Naprawdę nie trzeba było wariować, żeby stracić życie.
o kurde! niesamowity człowiek, a ja o nim nawet nigdy nie słyszałem…
Artykuł również rewelacyjny! świetnie się czytało, aż nie wiem co powiedzieć…
czym jest to paliwo wyścigowe, że mu tak zaszkodziło? bo zwykła benzyna to nie jest w ogóle szkodliwa (przynajmniej dla mnie 🙂 )
Węglowodory są ekstremalnie toksyczne. Tu masz szczegóły, w tym nawet wspomniane chemiczne zapalenie płuc – prawdopodobnie to, czego nabawił się Nuvolari (choć lekarzem nie jestem, więc, jak mówią Amerykanie, “nie cytujcie mnie z tym”):
https://www.medonet.pl/choroby-od-a-do-z/zatrucia,zatrucia-benzyna,artykul,1577770.html
A że gość niesamowity, to pełna zgoda. To właśnie prawdziwy sportowiec.
Borze Tucholski, według tego artykułu to ja już powinienem umrzeć przynajmniej kilka razy 😉
Nie wiem kto to pisał i ile tej benzyny wypił przed napisaniem ale ja tam myję gaźniki normalnie w misce z benzyną bez żadnych rękawiczek, wdychając opary które pięknie pachną, nieraz się zaciągało wężykiem wachę z baku (co prawda nie połykałem tylko wypluwałem – hehe jak to zabrzmiało 😉 ) i nigdy mi nic nie było 😉 zdecydowanie dłużej plułem jak Borygo mi siknęło na gębę jak w kanale korek spustowy z chłodnicy w DFie odkręcałem 😉
ale ja to i kanapki z tonerem jadłem jak Xero naprawiałem i miałem całe czarne łapy także mnie to pewnie nawet szwaby mieli by problem żeby zagazować 😉 opierniczył bym ich tylko że jak na kąpiel zapraszają to niech odpowietrzą tą instalację bo już 2 godziny syczy i nic nie leci, od razu widać że fachowiec robił – jak dla obcego
Tu chodzi o zaciągnięcie benzyny w postaci ciekłej do płuc – nie o zassanie do ust czy połknięcie.
to chyba że :), ale to ciężko zrobić 😉
benny – musiałeś się uodpornić przebywając z tymi wszystkimi gratami; one pewnie wydzielają jakieś antidotum!
Niesamowity człowiek. Nazwisko co prawda kojarzyłem z Alfą Romeo, ale nie wiedziałem, że to tak utytułowany kierowca. A sam wpis czytało się wspaniale.

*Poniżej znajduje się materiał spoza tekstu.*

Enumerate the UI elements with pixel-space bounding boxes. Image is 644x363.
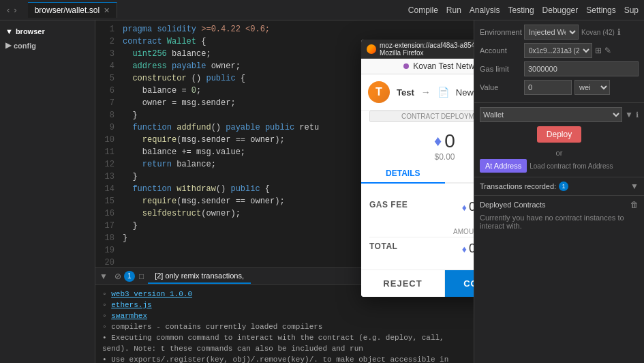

PS Czy Bianchi od motocykli i samochodów to to samo co od rowerów?
Jak najbardziej to samo
I do tego to samo co Autobianchi!
Poniekąd – bo firma Bianchi miała wejść do spółki Autobianchi, wraz z Fiatem i Pirelli, ale ostatecznie się wycofała, choć nazwa została.
Można tylko ubolewać, że nasz jedyny kierowca, który startował w formule I nie ma “talentu trzeciego typu”, podobnie jak szef benzyniarni, która go sponsorowała.
Robert Kubica to zdecydowanie talent typu pierwszego.
Nie ma to większego znaczenia, ponieważ i tak po wypadku nie jest w stanie konkurować z pełnosprawnymi kierowcami w F1. Co innego w WEC, tam ułamki sekund na okrążeniu nie mają takiego znaczenia, a ważniejsza jest regularność, umiejętność wyczucia auta i znalezienia się na torze.
Co ciekawe, nie pamiętam żebym słyszał od Kubicy peany na cześć Senny, co w niektórych kręgach jest dobrze widziane. To by dodatkowo potwierdzało tezę o I typie.
Niemcy nie zapomnieli, jakieś 20 lat temu powstał prototyp Audi Nuvolari quattro.
To było wtedy, jak podkupili Alfie-Romeo głównego stylistę, Waltera da Silvę. Podobnie jak pół wieku wcześniej Auto-Union podkupił Nuvolariego. W dodatku prototyp postawili na targach naprzeciwko stoiska Alfy 🙂
W ogóle trzeba przyznać, że niewiele nazwisk kierowców przedwojennych weszło na stałe do popkultury – przecież są zegarki, perfumy i inne gadżety firmowane nazwiskiem Nuvolariego. Kiedyś widziałem nawet buty. Wielki szacunek dla kierowcy i ludzi, którzy po 100 latach nadal chcą kupować rzeczy sygnowane jego nazwiskiem.